Circle (circle.so) Employee Perspectives

How does your team stay ahead of emerging technology trends while scaling fast?

The AI landscape is evolving constantly, with new models, tools and techniques emerging faster than any organization can track. At Circle, we’ve leaned into that reality rather than try to manage it from the top down. We believe that the most successful engineering teams will be highly AI-leveraged, which means we’re working toward a model where we can scale our business with small, focused teams that can punch well above their weight. In practice, that looks like engineering leads who are expected to be hands-on with AI tooling themselves and a deliberate push to share what’s working across the org rather than letting learnings stay siloed.

 

What recent product or feature are you most proud of — and what impact has it had?

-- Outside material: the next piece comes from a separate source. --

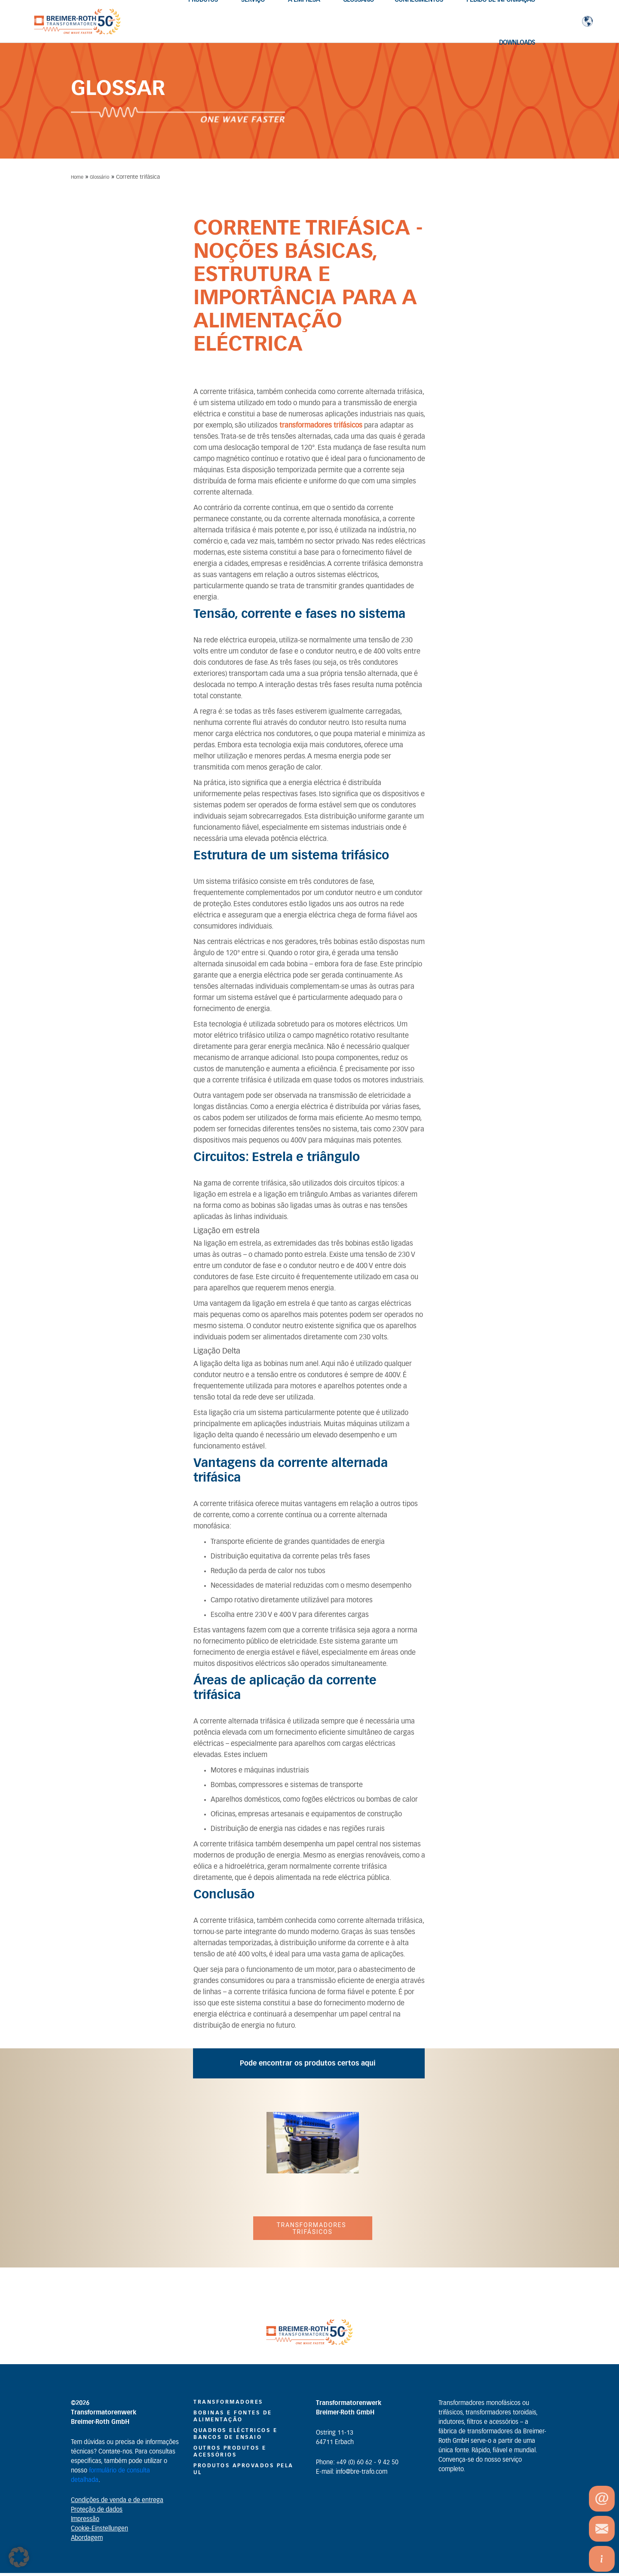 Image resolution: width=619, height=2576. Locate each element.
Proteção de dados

We launched Connect a few months ago. At its core, Connect helps community members find and build relationships with each other by using an AI-powered social graph. Rather than giving members access to the directory and hoping they figure it out, Connect surfaces personalized recommendations based on shared profiles, spaces and interests, and lowers the barrier to actually reaching out. The result is that meaningful member relationships can start forming naturally and at greater scale. Admins also have access to insights so they can see how relationships are forming, track engagement trends over time, and identify top connectors. Connect is a great example of how we are continually finding ways to enable our customers to build thriving communities. It’s also a good example of how we tackle genuine technical challenges, as it required the integration of a new graph database and AI alongside the existing relational database.

 

How do you create a culture where innovation and experimentation are encouraged daily?

Innovation isn’t just encouraged at Circle. In many ways, it’s expected, especially around AI. We hold regular show-and-tells in our engineering team meetings, where engineers demo whatever they’ve been experimenting with, no polish required: personal workflow improvements, novel MCP integrations and AI applied to places you wouldn’t expect. We share freely in Slack as well, from coding productivity wins to using automation to address sales questions and customer feedback.

What makes it work is that everyone, engineers and leaders alike, is genuinely learning and sharing those learnings publicly. Our co-founders constantly share how they keep up and experiment with AI, and when that kind of experimentation and curiosity is modeled at every level of the organization, it starts naturally feeling like it’s just how our work gets done.